Can anyone help me out with this? I have a 5hp motor on the danfoss drive and can't seem to adjust it enough to stop current limiting. Then eventually fault out. What am I am missing?


----------



## AK_sparky (Aug 13, 2013)

I think your motor is drawing too much current. Not enough info here.


----------



## Timmy12 (Oct 27, 2015)

Their are two motors, 10hp and 5 hp, the 10hp is in front trying to "pull" and the 5hp is just feeding to it to help. Its like the 10 is trying to outrun the 5 causing the strain. But I can't seem to adjust the vfd to be just right


----------



## MXer774 (Sep 1, 2014)

I can tell you what's missing on the thread you started. 

A whole lot of info. What voltage is the motor, what kind of service, what's the distance on the circuit, what's the motor's load, age, keep it going.


----------



## micromind (Aug 11, 2007)

Is it an actual current limit? 

Do all 3 phases going to the motor have roughly the same current?

Is the motor connected correctly? Are the leads numbered correctly from the factory? (Rare, but I've seen it).

Look at mechanical stuff as well as electrical. Closed valve, bad design, etc.


----------



## JRaef (Mar 23, 2009)

Are you attempting to load share with dissimilar motors connected to the same load? That's tricky even for the best of us!


----------



## John Valdes (May 17, 2007)

Is this set up as a master/slave deal? If not, you better not expect either motor to behave the exact same. 
Whats the mechanical ratio? What RPM are each motor running at?
Two drives? One for each motor?


----------



## John Valdes (May 17, 2007)

You don't adjust the current limit. You avoid current limit by entering the motor data from the motor nameplate into the parameters.
You can also measure the current when the motor is running to see what the actual value is. If its higher than the nameplate, something is wrong.
Tell us what you come up with.


----------



## JRaef (Mar 23, 2009)

And don't cross post. This thread should be closed, its a duplicate.


----------



## JRaef (Mar 23, 2009)

JRaef said:


> And don't cross post. This thread should be closed, its a duplicate.


Ignore this now, looks like that other thread was merged into this one.


----------



## Ultrafault (Dec 16, 2012)

JRaef said:


> Are you attempting to load share with dissimilar motors connected to the same load? That's tricky even for the best of us!

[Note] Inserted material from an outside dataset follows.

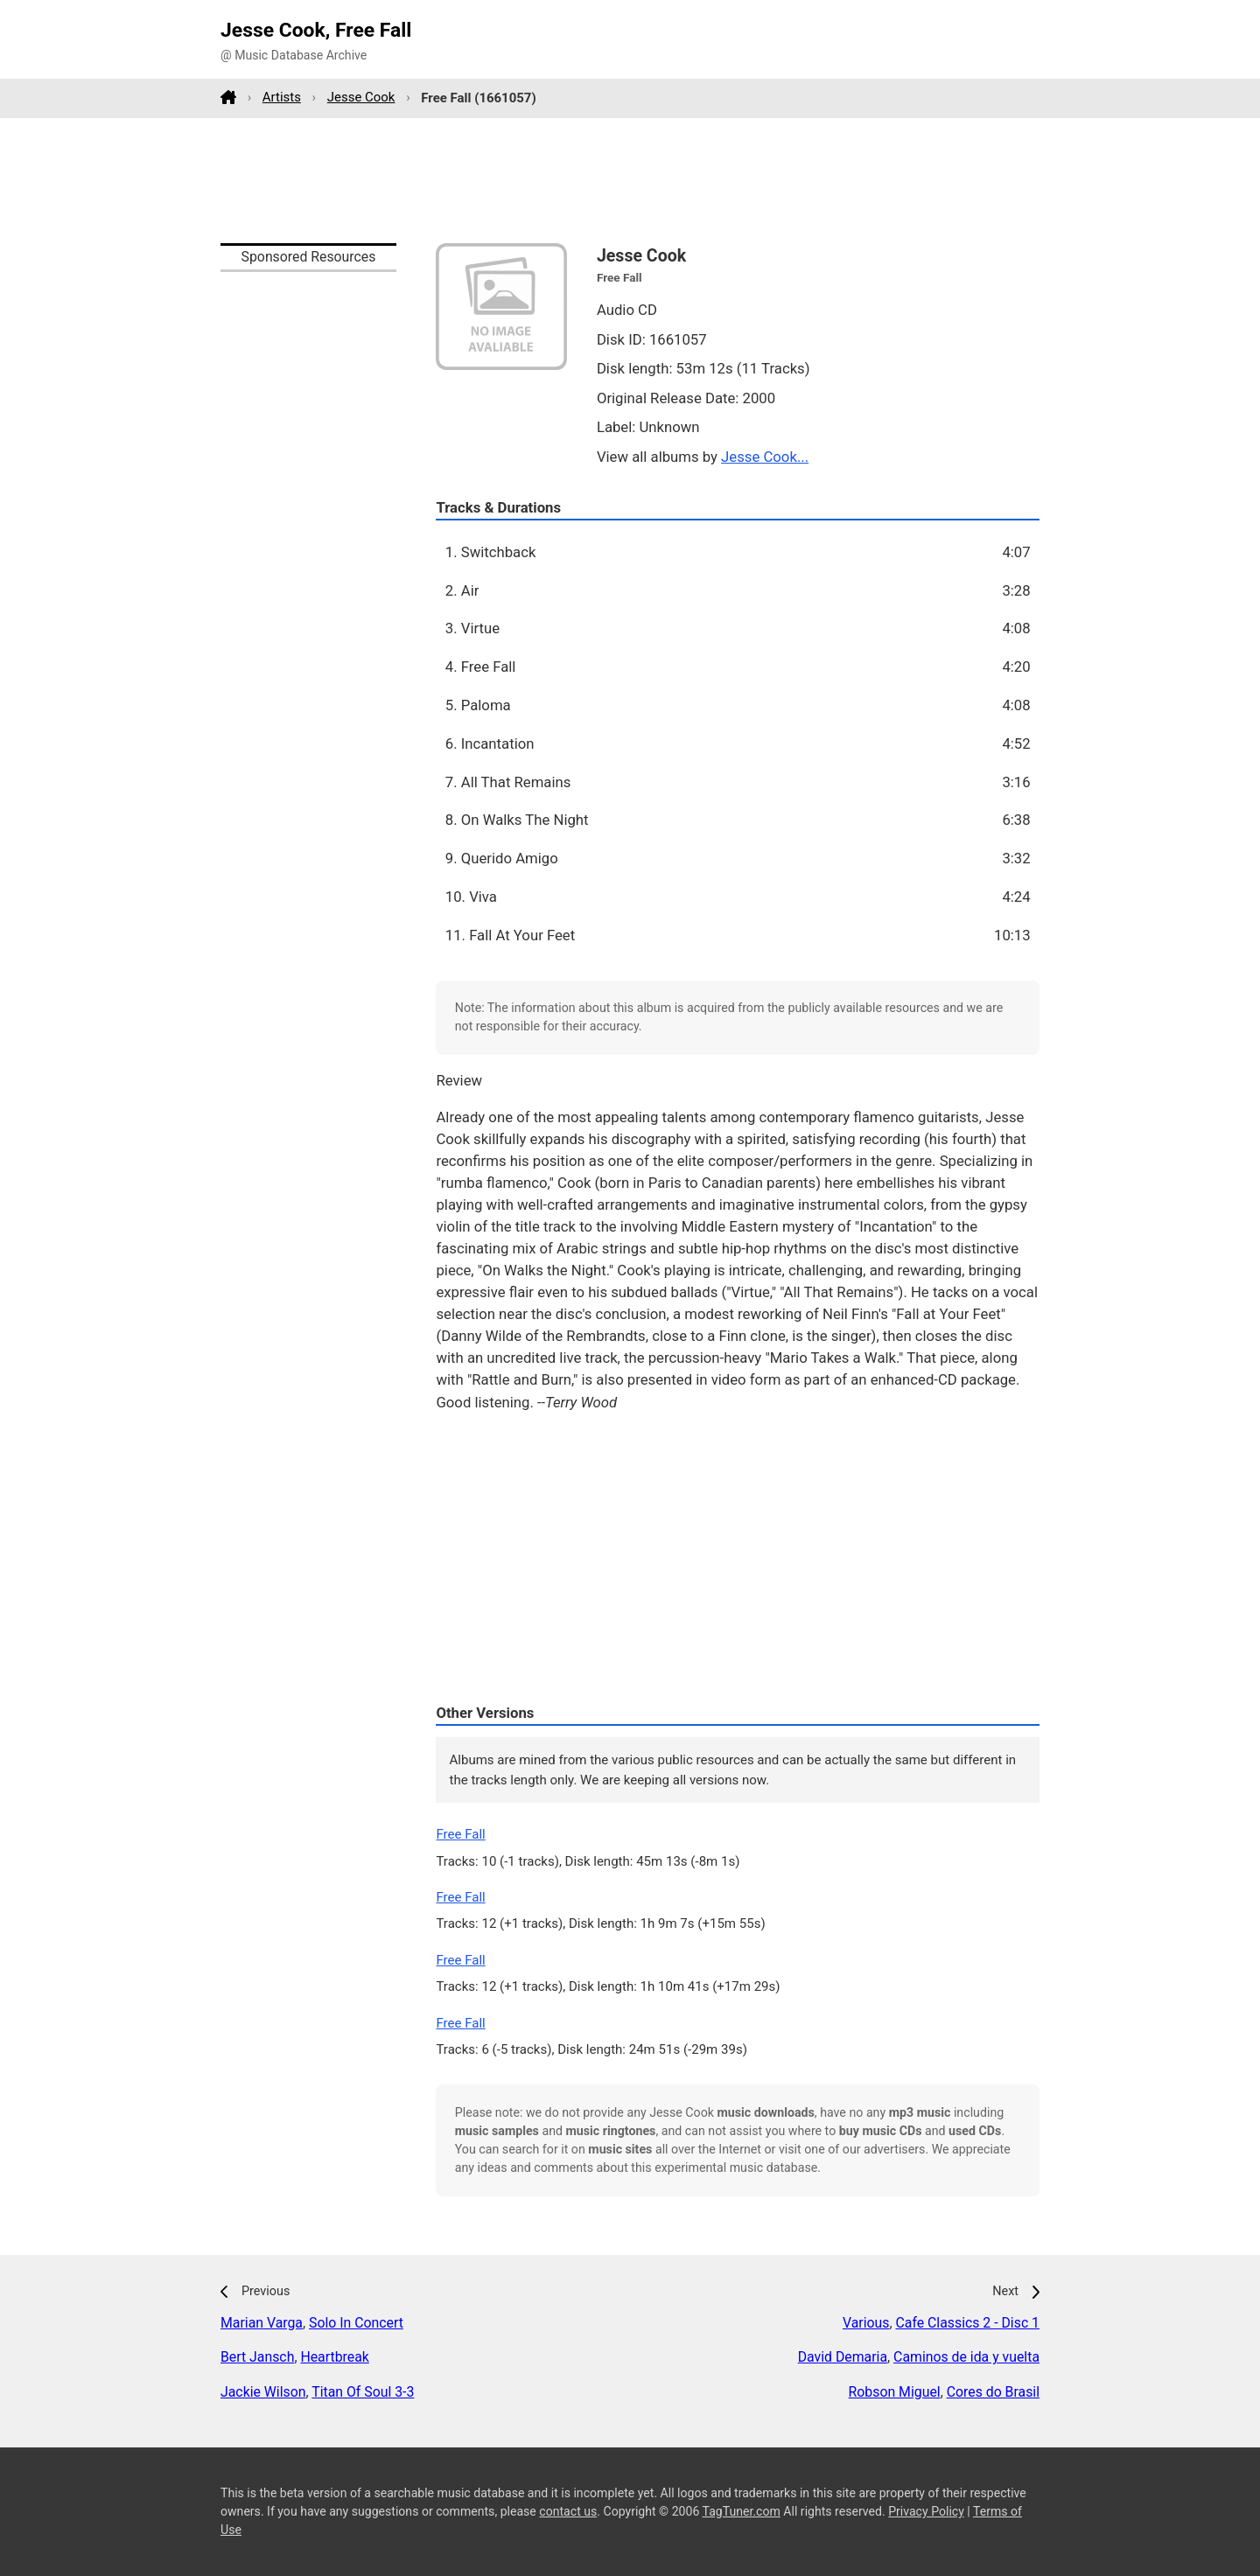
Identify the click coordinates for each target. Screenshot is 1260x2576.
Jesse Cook (361, 97)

This can be done? That sounds sweet. I can only think of one good application like a long conveyer where you want to avoid stretching the belt.


----------



## JRaef (Mar 23, 2009)

That's one big application. The other is on really big machines, like rock crushers, where you need something like 800HP. 1 motor that big is too heavy to deal with, and that much torque on a sheave off to one side is too much strain. So they put in 2 x 400HP motors coupled to the same shaft on either side of the machine. But if you use one VFD to run 2 motors, the motors have to run at EXACTLY the same slip speed. That's fine, until one of them has to be rewound. If you use 2 smaller drives, you have to load share. Not all drives can do it, but it can be done. Drive #1 is set up as a speed follower, then drive #2 is set up as a torque follower, following an output torque reference coming from drive #1.










If you have disimilar motors, as in 2 different HP ratings, you have to have something capable of doing the math on the torque following aspect. So for instance run a 10HP motor in speed follower, then apply a 50% de-rate on the torque reference as the torque follower to a 5HP motor. Most good high-end drives capable of true torque control will be able to do this. Cheap drives would not.


----------



## Timmy12 (Oct 27, 2015)

I figured it out, I had two different gear boxes and had to adjust the max reference. So the rpms on both motors were somewhat the same. Sorry for bad info I didn't have much myself. Thanks


----------